Erdogan: Agresi Israel ke Lebanon dan Suriah Ancam Turki, Harus Dihentikan

1 jam yang lalu 2

REPUBLIKA.CO.ID, ANKARA - Presiden Turki Tayyip Erdogan mengatakan pada hari Rabu bahwa serangan Israel terhadap Suriah dan Lebanon telah mencapai titik di mana serangan tersebut juga mengancam Turki. Ia menambahkan bahwa "agresi" Israel merupakan ancaman bagi seluruh dunia dan harus dihentikan.

Turki, anggota NATO, pernah menjadi salah satu kritikus paling keras atas serangan Israel terhadap Iran, Gaza, dan Lebanon, dengan mengatakan bahwa Israel adalah hambatan terbesar bagi perdamaian regional. Negara itu telah menghentikan semua perdagangan dengan Israel dan menyerukan tindakan terhadap hal tersebut di pengadilan internasional.

“Serangan yang dilakukan oleh (Perdana Menteri Israel Benjamin) Netanyahu dan kelompok barunya yang melakukan pembunuhan terhadap Lebanon dan Suriah telah membawa masalah ini ke titik yang juga mengancam Turki,” kata Erdogan kepada anggota parlemen dari Partai AK yang berkuasa di parlemen.

Ia menekankan bahwa keamanan Ankara terkait dengan keamanan kedua negara tersebut. Erdogan juga mengatakan Israel memimpin “upaya licik” untuk mengacaukan negara-negara Afrika dan Mediterania dengan menyalakan “api perselisihan” di pulau Siprus yang terpecah secara etnis.

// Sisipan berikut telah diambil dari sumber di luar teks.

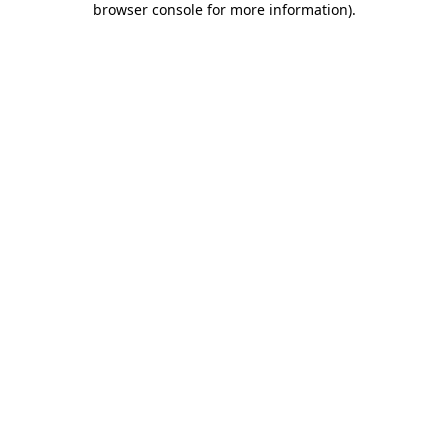
browser console for more information)
.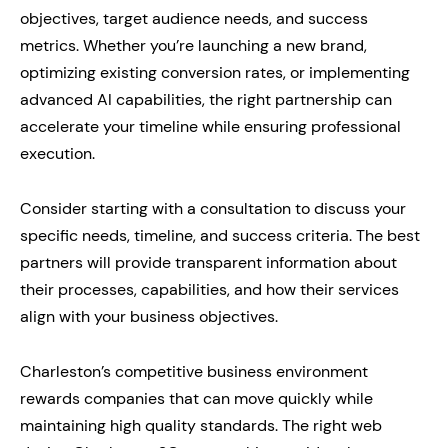
objectives, target audience needs, and success
metrics. Whether you’re launching a new brand,
optimizing existing conversion rates, or implementing
advanced AI capabilities, the right partnership can
accelerate your timeline while ensuring professional
execution.
Consider starting with a consultation to discuss your
specific needs, timeline, and success criteria. The best
partners will provide transparent information about
their processes, capabilities, and how their services
align with your business objectives.
Charleston’s competitive business environment
rewards companies that can move quickly while
maintaining high quality standards. The right web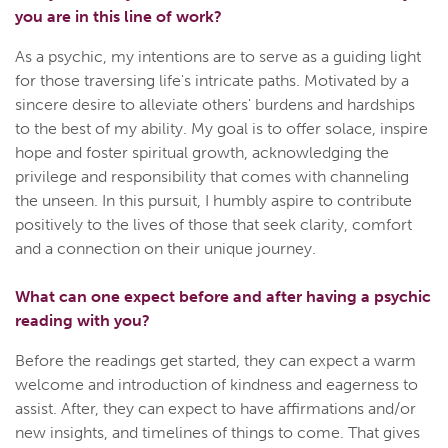
you are in this line of work?
As a psychic, my intentions are to serve as a guiding light
for those traversing life's intricate paths. Motivated by a
sincere desire to alleviate others' burdens and hardships
to the best of my ability. My goal is to offer solace, inspire
hope and foster spiritual growth, acknowledging the
privilege and responsibility that comes with channeling
the unseen. In this pursuit, I humbly aspire to contribute
positively to the lives of those that seek clarity, comfort
and a connection on their unique journey.
What can one expect before and after having a psychic
reading with you?
Before the readings get started, they can expect a warm
welcome and introduction of kindness and eagerness to
assist. After, they can expect to have affirmations and/or
new insights, and timelines of things to come. That gives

“Entitas kecil ini, ‌yang ambisinya jauh melebihi ukuran mereka, telah menaiki perahu kejahatan Israel, mengambil peran sebagai subkontraktor Zionis, dan mengejar impian di Mediterania Timur,” katanya, tanpa menjelaskan lebih lanjut.

"Tidak seorang pun boleh mengejar petualangan regional... Saya ingin semua orang tahu bahwa jika ⁠hak-hak Turki dan Siprus Turki dilanggar di Mediterania Timur, tanggapan kami akan sangat jelas dan sangat kuat."

Turki, tetangga Iran, menyalahkan "provokasi" Israel yang memulai perang ⁠AS-Iran.

Erdogan pada Rabu mendesak negara-negara dunia untuk mengambil sikap yang lebih jelas terhadap Israel, dengan mengatakan bahwa mereka semakin berani karena “diamnya komunitas internasional”.

“Menarik Israel kembali ke dalam batas-batas supremasi hukum telah menjadi tugas bersama tidak hanya bagi negara-negara tertentu, tetapi juga bagi seluruh umat manusia,” katanya.